In a bedding scheme dedicated to tulips and other spring bedding you can plant striking, geometric shapes in different colours. Perhaps rectangular rows of different varieties, or concentric circles creating a rainbow effect.

In pots, just one colour often looks best, although combining two complementary or contrasting tulips can be simple enough to still perform well in such a small area. Containers are also ideal sites for the more ostentatious tulips, such as Parrot or Double tulips; bringing them nearer eye level allows them to be better appreciated.

Of course, this is all very well and good, but it doesn’t take into account my desire to try out lots of different bulbs! In the end I’ve stuck to mainly reds and yellows (colours which I mainly use for cut flowers in the house, which some of the tulips will be sacrificed to). In each of the four sections of my parterre I’m planting one early variety and one late one, but in colours which will match should they be out at the same time. So I’ve managed to cram in 8 different kinds of tulip and, I will admit, am a little worried that this will be a bit over the top for such a little space, but then I’ve never really been one to practice what I preach! Perhaps I’ll be a little more sensible when choosing bulbs for my spring containers…?

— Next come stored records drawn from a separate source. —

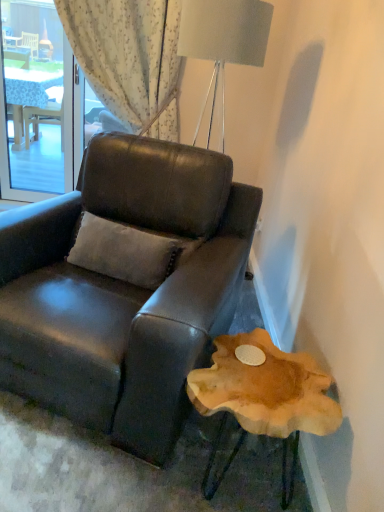 Identify the location of matte black leather chair at center. The image size is (384, 512). (124, 286).

Identify the location of transparent glass window at upper left. (35, 102).

The image size is (384, 512). Identify the location of suede-like beige pillow at center. (123, 252).

From the image's perspective, who appears lower, matte black leather chair at center or suede-like beige pillow at center?

matte black leather chair at center, from the image's perspective.

Where is `pillow on the right of matte black leather chair at center`? This screenshot has height=512, width=384. pillow on the right of matte black leather chair at center is located at coordinates pyautogui.click(x=123, y=252).

From a real-world perspective, is matte black leather chair at center located beneath suede-like beige pillow at center?

Yes.

Are matte black leather chair at center and suede-like beige pillow at center beside each other?

No, matte black leather chair at center is not in contact with suede-like beige pillow at center.

The height and width of the screenshot is (512, 384). Identify the location of chair that is above the natural wood side table at lower right (from a real-world perspective). (124, 286).

Which object is positioned more to the right, matte black leather chair at center or natural wood side table at lower right?

From the viewer's perspective, natural wood side table at lower right appears more on the right side.

Measure the distance from matte black leather chair at center to natural wood side table at lower right.

matte black leather chair at center and natural wood side table at lower right are 16.83 inches apart.

Considering the relative sizes of matte black leather chair at center and natural wood side table at lower right in the image provided, is matte black leather chair at center smaller than natural wood side table at lower right?

No.

Is transparent glass window at upper left touching matte black leather chair at center?

No, transparent glass window at upper left is not making contact with matte black leather chair at center.

How different are the orientations of transparent glass window at upper left and matte black leather chair at center in degrees?

transparent glass window at upper left and matte black leather chair at center are facing 23.6 degrees away from each other.

Who is more distant, transparent glass window at upper left or matte black leather chair at center?

transparent glass window at upper left.

Between transparent glass window at upper left and natural wood side table at lower right, which one is positioned behind?

transparent glass window at upper left.

From the image's perspective, is transparent glass window at upper left on top of natural wood side table at lower right?

Yes.

Considering the points (23, 134) and (232, 350), which point is in front, point (23, 134) or point (232, 350)?

The point (232, 350) is more forward.

Considering the sizes of objects transparent glass window at upper left and natural wood side table at lower right in the image provided, who is bigger, transparent glass window at upper left or natural wood side table at lower right?

Bigger between the two is natural wood side table at lower right.

Does suede-like beige pillow at center have a lesser width compared to matte black leather chair at center?

Correct, the width of suede-like beige pillow at center is less than that of matte black leather chair at center.

Are suede-like beige pillow at center and matte black leather chair at center located far from each other?

No, suede-like beige pillow at center is in close proximity to matte black leather chair at center.

Based on the photo, from the image's perspective, is suede-like beige pillow at center beneath matte black leather chair at center?

No, from the image's perspective, suede-like beige pillow at center is not below matte black leather chair at center.

Considering the sizes of objects suede-like beige pillow at center and matte black leather chair at center in the image provided, who is smaller, suede-like beige pillow at center or matte black leather chair at center?

suede-like beige pillow at center is smaller.

In the scene shown: What's the angular difference between matte black leather chair at center and transparent glass window at upper left's facing directions?

23.6 degrees.

Is point (7, 220) less distant than point (3, 159)?

Yes, point (7, 220) is closer to viewer.

Who is bigger, matte black leather chair at center or transparent glass window at upper left?

With larger size is matte black leather chair at center.

From the picture: From a real-world perspective, between matte black leather chair at center and transparent glass window at upper left, who is vertically lower?

From a 3D spatial view, matte black leather chair at center is below.

From the picture: Which object is thinner, natural wood side table at lower right or transparent glass window at upper left?

transparent glass window at upper left.

How different are the orientations of natural wood side table at lower right and transparent glass window at upper left in degrees?

The facing directions of natural wood side table at lower right and transparent glass window at upper left are 12 degrees apart.

Are natural wood side table at lower right and transparent glass window at upper left beside each other?

No, natural wood side table at lower right is not with transparent glass window at upper left.

Looking at this image, between natural wood side table at lower right and transparent glass window at upper left, which one has less height?

natural wood side table at lower right is shorter.

Locate an element on the screen. Image resolution: width=384 pixels, height=512 pixels. pillow that appears above the matte black leather chair at center (from the image's perspective) is located at coordinates (123, 252).

Locate an element on the screen. This screenshot has height=512, width=384. chair in front of the natural wood side table at lower right is located at coordinates (124, 286).

Considering their positions, is suede-like beige pillow at center positioned closer to natural wood side table at lower right than matte black leather chair at center?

A few more tips about planting tulips:

  • You should aim to plant a minimum of 6 plants (in containers) or 15 (in beds/borders) together so they don’t look ‘lost’ among other plants, though you need 30+ to get a really dramatic display.
  • As well as considering the colour of the tulips you’re planting you should also consider the flowering time (particularly if you’re intending two varieties to be in flower at the same time), the height of the plant (to ensure that you don’t have shorter ones hidden at the back of displays) and whether the colour of the flower is the same throughout its flowering period (you can now get some ‘colour change’ tulips which start in a light colour and age to darker).
  • If you fancy having a real mix of colours try to purchase the bulbs in separate colours and mix them yourself; if you can’t identify the different bulbs you won’t be able to ensure a ‘random’ spread of colours through the display.
  • Always put all your bulbs out on the soil surface before you plant them, to ensure that you have enough for the area to be covered and to enable you to mix different coloured bulbs to give a natural effect. If you’re dealing with more the one colour flower, or just have trouble spotting bulbs on the soil surface, place something bright next to each bulb and used a different colour for each type of bulb. The tops from plastic milk bottles are useful for this or plastic plant labels.